** Action item **
Please set down only the lines between the line containing "Carian Kursus" and the end of the records, inclusive, exactly as they stand.

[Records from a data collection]
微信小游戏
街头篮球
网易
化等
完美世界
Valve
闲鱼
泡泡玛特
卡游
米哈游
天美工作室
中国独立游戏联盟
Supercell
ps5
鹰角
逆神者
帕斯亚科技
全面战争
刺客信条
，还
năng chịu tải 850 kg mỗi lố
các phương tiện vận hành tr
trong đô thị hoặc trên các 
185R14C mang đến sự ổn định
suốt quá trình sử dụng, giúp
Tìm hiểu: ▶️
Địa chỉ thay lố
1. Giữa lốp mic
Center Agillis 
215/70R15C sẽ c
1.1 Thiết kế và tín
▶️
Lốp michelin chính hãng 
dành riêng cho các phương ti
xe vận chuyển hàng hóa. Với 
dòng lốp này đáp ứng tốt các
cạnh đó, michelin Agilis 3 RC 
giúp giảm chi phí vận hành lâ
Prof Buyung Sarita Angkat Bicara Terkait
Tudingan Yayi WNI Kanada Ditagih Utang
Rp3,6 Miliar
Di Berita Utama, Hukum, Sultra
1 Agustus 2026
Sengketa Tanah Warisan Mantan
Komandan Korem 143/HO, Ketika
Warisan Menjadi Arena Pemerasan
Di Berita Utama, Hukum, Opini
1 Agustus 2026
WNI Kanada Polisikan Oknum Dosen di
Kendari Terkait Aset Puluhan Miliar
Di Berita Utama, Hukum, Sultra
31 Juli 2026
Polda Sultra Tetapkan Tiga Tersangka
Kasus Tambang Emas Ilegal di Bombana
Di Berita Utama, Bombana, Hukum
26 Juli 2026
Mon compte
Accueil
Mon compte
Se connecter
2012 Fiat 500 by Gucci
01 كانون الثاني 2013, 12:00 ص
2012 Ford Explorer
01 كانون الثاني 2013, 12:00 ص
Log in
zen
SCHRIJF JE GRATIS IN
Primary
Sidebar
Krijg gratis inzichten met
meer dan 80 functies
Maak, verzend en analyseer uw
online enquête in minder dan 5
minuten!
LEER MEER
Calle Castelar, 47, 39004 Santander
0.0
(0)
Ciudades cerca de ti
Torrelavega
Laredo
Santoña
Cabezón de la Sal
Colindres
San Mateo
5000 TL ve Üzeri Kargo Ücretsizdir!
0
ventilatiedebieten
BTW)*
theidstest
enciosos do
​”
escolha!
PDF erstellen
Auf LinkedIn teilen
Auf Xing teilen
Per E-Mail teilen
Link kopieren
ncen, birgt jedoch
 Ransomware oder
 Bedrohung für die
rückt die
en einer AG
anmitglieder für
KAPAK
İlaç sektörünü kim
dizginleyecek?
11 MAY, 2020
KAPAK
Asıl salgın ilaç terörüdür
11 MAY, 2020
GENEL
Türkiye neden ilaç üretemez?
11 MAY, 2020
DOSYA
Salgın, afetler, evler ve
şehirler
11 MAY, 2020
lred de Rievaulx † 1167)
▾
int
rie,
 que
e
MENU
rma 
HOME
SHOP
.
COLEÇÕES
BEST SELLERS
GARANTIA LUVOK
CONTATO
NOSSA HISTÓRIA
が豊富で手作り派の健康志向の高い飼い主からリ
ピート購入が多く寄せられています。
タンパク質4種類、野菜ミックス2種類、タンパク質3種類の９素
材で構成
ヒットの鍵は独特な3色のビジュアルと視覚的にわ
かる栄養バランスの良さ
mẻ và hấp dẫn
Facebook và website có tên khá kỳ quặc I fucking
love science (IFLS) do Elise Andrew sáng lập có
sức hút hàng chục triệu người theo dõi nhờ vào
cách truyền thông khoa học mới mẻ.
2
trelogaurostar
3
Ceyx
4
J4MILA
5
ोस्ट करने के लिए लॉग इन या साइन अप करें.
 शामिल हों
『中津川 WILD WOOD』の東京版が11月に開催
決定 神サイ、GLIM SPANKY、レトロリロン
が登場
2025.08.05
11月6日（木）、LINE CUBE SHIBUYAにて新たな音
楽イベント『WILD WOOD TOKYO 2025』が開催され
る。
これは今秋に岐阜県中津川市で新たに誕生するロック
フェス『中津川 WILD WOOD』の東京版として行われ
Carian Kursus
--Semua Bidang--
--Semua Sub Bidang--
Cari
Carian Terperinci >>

** Expected answer **
Carian Kursus
--Semua Bidang--
--Semua Sub Bidang--
Cari
Carian Terperinci >>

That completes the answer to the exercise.